Not long ago I started to dream about observing a “Pandemic Remembrance” week.

To be clear, I wasn’t necessarily inspired by honorable reasons, like; to honor heroic medical and essential workers. Or in awareness of vaccine inequity, or even in memory of all the people who died of Covid-19.

Snowed in

I really just wanted to erase all the things on my family’s calendar. Like we did in late March 2020.

I know, it’s not a great thing to confess. I’m not proud.

But the frantic and endless running to kids’ activities and work meetings and Target and a million other appointments was squeezing my brain. A week at home, with no schedule to chase, would surely restore my peace.

Cue the winter’s 999th “historic” snowstorm.

Suddenly, with three stormy days home from school, our weekly schedule was erased. Ash Wednesday worship services were canceled. Volleyball practice was canceled. Art classes were rescheduled. Music classes were canceled. And it was good.

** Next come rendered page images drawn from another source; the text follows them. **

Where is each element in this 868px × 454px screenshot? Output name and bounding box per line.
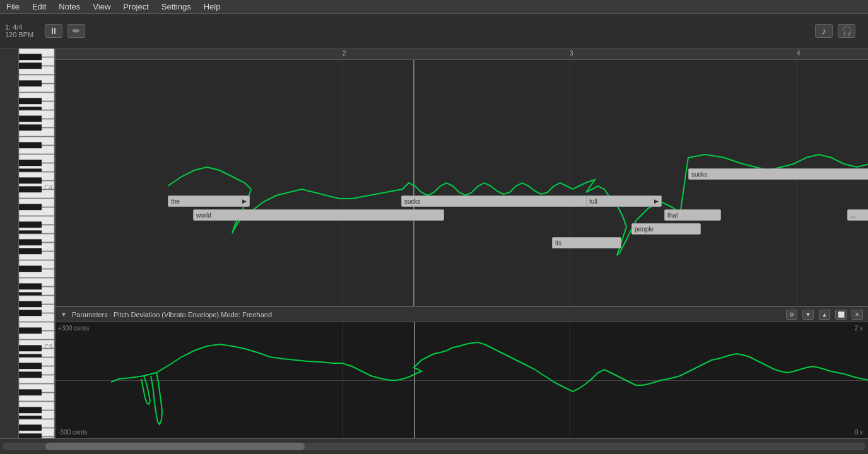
scrollbar-area[interactable] — [0, 438, 868, 454]
params-maximize-btn[interactable]: ⬜ — [835, 310, 847, 320]
pencil-button[interactable]: ✏ — [67, 24, 85, 38]
note-sucks2[interactable]: sucks — [688, 168, 868, 180]
params-panel: ▼ Parameters · Pitch Deviation (Vibrato … — [56, 306, 868, 438]
note-the[interactable]: the ▶ — [168, 195, 250, 207]
note-the-arrow: ▶ — [242, 198, 247, 204]
pause-button[interactable]: ⏸ — [45, 24, 62, 38]
params-content: +300 cents -300 cents 2 x 0 x — [56, 322, 868, 438]
note-its[interactable]: its — [552, 237, 621, 248]
menu-settings[interactable]: Settings — [155, 1, 197, 13]
time-info: 1: 4/4 120 BPM — [5, 23, 33, 38]
scrollbar-thumb[interactable] — [45, 443, 304, 450]
ruler-mark-4: 4 — [797, 50, 801, 57]
toolbar: 1: 4/4 120 BPM ⏸ ✏ ♪ 🎧 — [0, 14, 868, 49]
note-ellipsis2[interactable]: ... — [847, 209, 868, 221]
headphone-button[interactable]: 🎧 — [838, 24, 855, 38]
menu-help[interactable]: Help — [197, 1, 227, 13]
params-settings-btn[interactable]: ⚙ — [786, 310, 797, 320]
params-title: Parameters · Pitch Deviation (Vibrato En… — [72, 311, 781, 318]
menubar: File Edit Notes View Project Settings He… — [0, 0, 868, 14]
note-full[interactable]: full ▶ — [586, 195, 662, 207]
menu-project[interactable]: Project — [117, 1, 155, 13]
piano-keys: C4 C3 — [0, 49, 56, 454]
c4-label: C4 — [44, 184, 52, 191]
note-its-label: its — [555, 240, 561, 247]
params-svg — [56, 322, 868, 438]
note-full-label: full — [589, 198, 597, 205]
note-ellipsis2-label: ... — [850, 212, 855, 219]
menu-file[interactable]: File — [0, 1, 26, 13]
ruler: 2 3 4 — [56, 49, 868, 60]
note-people[interactable]: people — [631, 223, 701, 235]
note-that[interactable]: that — [664, 209, 721, 221]
note-that-label: that — [667, 212, 678, 219]
roll-content[interactable]: 2 3 4 — [56, 49, 868, 454]
c3-label: C3 — [44, 344, 52, 351]
params-collapse-icon[interactable]: ▼ — [61, 311, 67, 318]
note-sucks1-label: sucks — [404, 198, 421, 205]
note-people-label: people — [635, 226, 654, 233]
ruler-mark-2: 2 — [343, 50, 346, 57]
menu-notes[interactable]: Notes — [52, 1, 86, 13]
note-sucks2-label: sucks — [691, 171, 708, 178]
time-signature: 1: 4/4 — [5, 23, 33, 31]
menu-edit[interactable]: Edit — [26, 1, 52, 13]
note-full-arrow: ▶ — [654, 198, 659, 204]
params-down-btn[interactable]: ▼ — [802, 310, 814, 320]
params-header: ▼ Parameters · Pitch Deviation (Vibrato … — [56, 307, 868, 322]
note-the-label: the — [171, 198, 180, 205]
params-up-btn[interactable]: ▲ — [819, 310, 830, 320]
roll-wrapper: C4 C3 2 3 4 — [0, 49, 868, 454]
music-note-button[interactable]: ♪ — [815, 24, 833, 38]
ruler-mark-3: 3 — [570, 50, 573, 57]
bpm-display: 120 BPM — [5, 31, 33, 38]
note-world-label: world — [196, 212, 211, 219]
menu-view[interactable]: View — [86, 1, 117, 13]
scrollbar-track[interactable] — [3, 443, 865, 450]
note-world[interactable]: world — [193, 209, 444, 221]
params-close-btn[interactable]: ✕ — [852, 310, 863, 320]
toolbar-right: ♪ 🎧 — [815, 24, 855, 38]
note-sucks1[interactable]: sucks — [401, 195, 599, 207]
roll-main: C4 C3 2 3 4 — [0, 49, 868, 454]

For the first few hours, anyway.

It was good until the kids started getting frustrated with iPad school and began fighting with each other. And the dog discovered the clean laundry basket and kept stealing socks.

And I discovered we were quickly running out of milk. And bread. And Oreos. And there was nowhere I could hide from the kids and the dog, to eat the last Oreo in peace.

Thank heavens we weren’t actually stuck inside because of a coronavirus again. We would just be stuck until the snow plows came by.

Snowplowing the streets and community

The city of St. Paul has a fleet of 80 snow plows, which clear 1800 ‘lane miles’ of streets after every storm. The city claims that a snowfall of 6 inches or less takes about 24 hours to plow, “while snow accumulations over 6 inches can take substantially more time.”

Our most recent “historic” snowstorm (which only resulted in 18 inches or so) required back-to-back snow emergencies, resulting in overtime for a whole lot of snow plow drivers.

This winter has been no joke on snow plows here. As of March 15,  we have had 71 inches of snow (our snowiest months are yet to come).  

And if the temperatures had been just a couple degrees colder during our three winter-rainstorms, we would have added another 20 inches of snow to that. This is one of the snowiest winters for the state of Minnesota since reliable record keeping began in the 1890s.

And with each and every winter, a healthy sense of community is reinforced. We clear each other’s sidewalks, push each other’s cars out of snow banks and take each other’s kids sledding.

We sand the icy patches for one another and obsessively update each other on the newest forecast. We watch out for one another. Winter is good for bonding.

A healthy sense of community is also central to all the religions I’m aware of. It is holy to take care of one’s neighbors and an honor to tend to one’s family. We share our canned goods. We donate old clothes, computers, cars, and cash. We check in on our elderly neighbors during heat waves and power outages. We practice being anti-racist. We get the vaccines.

And the men and women driving snow plows, they plow.

Snowplowers are holy people

Our snowplow drivers are holy people doing holy work.

They make the uneven ground level and the rough, icy places like a plain. They clear the snowy paths so that the hills are made low and the drifts are lifted up out of the middle of the street.

And when the rains fall in the day, making slushy messes that freeze into ice canyons in the night, they bear the weight of our collective groans and complaints, returning to do the only thing they can in this places- spread salt and sand.

After the 999th storm fizzled, I woke up in the middle of the night when the plow went down my street. It’s an unmistakable sound; the scraping of heavy cold metal on wintery-hard concrete, the muffled flopping of thousands of pounds of snowflakes being pushed aside.

In a sleepy haze, I grinned and snuggled deeper into the down comforter, feeling warm and cared for.

Tomorrow, there would be clear streets and fresh Oreos and sunshine. Tomorrow would be a good day.

Sarah CR Clark lives in St. Anthony Park and is a regular freelance writer for the Bugle.